This report seeks to answer the following questions about “The Office”:
-How are each of the three continuous variables distributed?
-Is it the case that the more people watch an episode, the better it’s liked?
-Are there any exceptions to the trend you noticed in the previous problem?
-Is it the case that the more people watch an episode, the more people leave an IMDb rating?
-How did the show’s popularity change over time?
-How did the show’s appeal change over time?
-In the previous two problems, you should notice that the show’s popularity and appeal don’t change in exactly the same way throughout the series. Use the differences you notice in the visualizations to explain why this might be.
-Is there a trend in total viewership within the individual seasons? Are there any notable changes in viewership within any season?
We will be using a data set called office_ratings
obtained from [https://raw.githubusercontent.com/jafox11/MS282/main/office_ratings.csv].
It contains information on each of the 186 individual episodes of The
Office, over it’s 9 season history. There are 7 variables for each
episode; the relevant ones in this report are viewers
(number of viewers in millions on original air date),
imdb_rating (average fan rating on IMDb.com from 1 to 10),
air_date(date episode originally aired),
episode(episode number within the season),
season(season during which the episode aired) and
total_votes (number of ratings on IMDb.com). The full data
set can be viewed below:
Throughout, we will need the functionality of the tidyverse package, mainly to create visualizations. You will also need DT in order to view part of your data set, this was loaded in the previous code chunk.
library(tidyverse)
I will be solving all types of problems related to viewership, and ratings throughout this narrative. Before I go too far in depth though, it is important for me to get a good grasp of the trend of each of the continuous variables. I expect the distributions to look fairly similar, because the viewership and ratings typically go hand in hand. However, this is certainly not always the case. In order to view the trend of each of the variables, I created a histogram plot for each:
ggplot(data = office_ratings) +
geom_histogram(mapping = aes(x = viewers), bins= 30) +
labs(x = "viewers (millions)",
y = "# of episodes",
title = "Viewership Distribution",
caption = "data obtained from https://raw.githubusercontent.com/jafox11/MS282/main/office_ratings.csv")
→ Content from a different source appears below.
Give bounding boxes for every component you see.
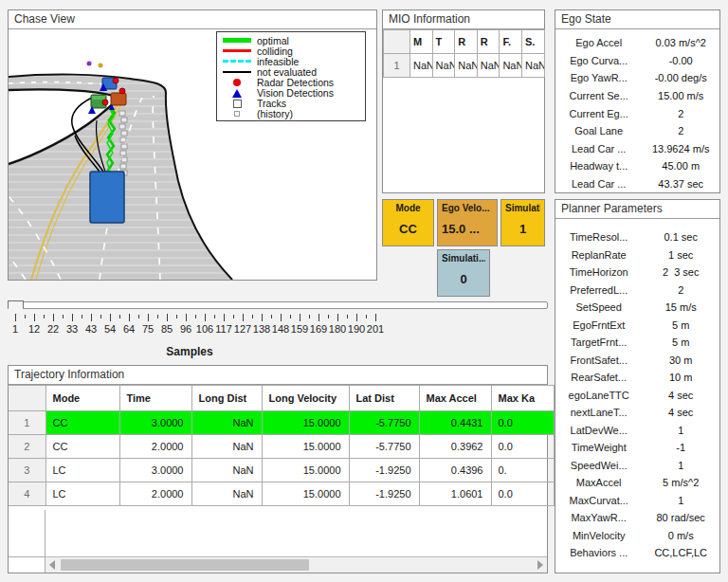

ggplot(data = office_ratings) +
geom_histogram(mapping = aes(x = imdb_rating), bins= 30) +
labs(x = "imdb rating",
y = "# of episodes",
title = "Ratings Distribution",
caption = "data obtained from https://raw.githubusercontent.com/jafox11/MS282/main/office_ratings.csv")
ggplot(data = office_ratings) +
geom_histogram(mapping = aes(x = total_votes), bins= 30) +
labs(x = "total votes",
y = "# of episodes",
title = "Vote Distibution",
caption = "data obtained from https://raw.githubusercontent.com/jafox11/MS282/main/office_ratings.csv")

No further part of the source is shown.